J’étais l’autre soir au Théâtre de Nice pour découvrir Anna Karénine. Frissons à l’idée de ce roman somptueux, légère inquiétude quant à son adaptation à la scène, joie de partager la représentation avec un comédien azuréen cultivé et talentueux. Et pleine d’espoir aussi car boostée par les appréciations dithyrambiques d’un autre homme de théâtre niçois au jugement sûr et sans concession .
Pourquoi avoir tardé, contrairement à mes habitudes, à publier ici ces quelques mots? j’étais perplexe… Il me fallait dormir, comme on dit, rêvasser à ce destin fou incarné par la sublime actrice iranienne Golshifteh Farahani qui, malgré sa beauté et sa présence charnelle, restera dans le spectacle comme elliptique, en retrait, entre chien et loup. « Anna Karénine ressemble à la lueur d’un incendie au milieu d’une nuit sombre », tels sont les mots de Tolstoï repris par le metteur en scène Gaëtan Vassart qui signe également l’adaptation.
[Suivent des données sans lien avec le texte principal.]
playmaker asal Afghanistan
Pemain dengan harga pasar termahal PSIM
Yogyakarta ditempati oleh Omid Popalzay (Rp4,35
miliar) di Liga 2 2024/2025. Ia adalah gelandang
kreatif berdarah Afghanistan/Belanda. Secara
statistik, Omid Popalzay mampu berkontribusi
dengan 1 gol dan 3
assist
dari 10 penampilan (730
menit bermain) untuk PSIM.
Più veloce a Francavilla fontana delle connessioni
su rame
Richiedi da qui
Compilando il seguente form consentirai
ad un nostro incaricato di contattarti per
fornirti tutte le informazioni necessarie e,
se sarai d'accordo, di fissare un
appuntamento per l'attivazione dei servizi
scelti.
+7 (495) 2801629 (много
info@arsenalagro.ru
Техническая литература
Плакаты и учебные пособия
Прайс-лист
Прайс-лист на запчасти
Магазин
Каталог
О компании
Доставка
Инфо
Son parti pris gomme les grands éclats passionnels, verse par endroits dans le récit mais parvient, et là se situe la prouesse, à faire exister les épisodes tragiques par allusion. Il assume certains décalages par rapport au livre que l’on ne peut d’ailleurs envisager de « jouer » de bout en bout.
Premières images terribles, en vidéo, d’une jument sacrifiée. C’est celle de l’amant, abattue suite à une chute. La chute d’Anna, elle, est annoncée dès son apparition. Juste après sa rencontre fatale avec Vronski elle assiste à la mort horrible d’un ouvrier déchiqueté par un train. Elle n’aura de cesse de vouloir foncer vers la liberté, effectuer un grand voyage à travers les steppes des conventions et de la bienséance, faisant vriller la route jusqu’au déraillement.
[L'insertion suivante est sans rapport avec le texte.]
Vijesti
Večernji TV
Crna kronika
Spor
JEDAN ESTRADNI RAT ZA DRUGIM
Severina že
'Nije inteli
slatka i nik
Les femmes sont plus convaincantes que les hommes dans ce spectacle. Sont-ce les hasards de la distribution ou le désir de mettre en exergue l’éternel féminin aux prises avec la pesanteur d’un monde qui s’éteint sans le savoir? Anna Karénine féministe avant l’heure dans une société bousculée par les soubresauts de l’histoire… L’âme russe piégée par le diktat des apparences qu’il faut sauver à tout prix…
Héroïne malgré elle d’une tragédie grecque elle renonce aux violons. « Les bals où on s’amuse n’existent plus pour moi ». Et la fatalité l’anéantit.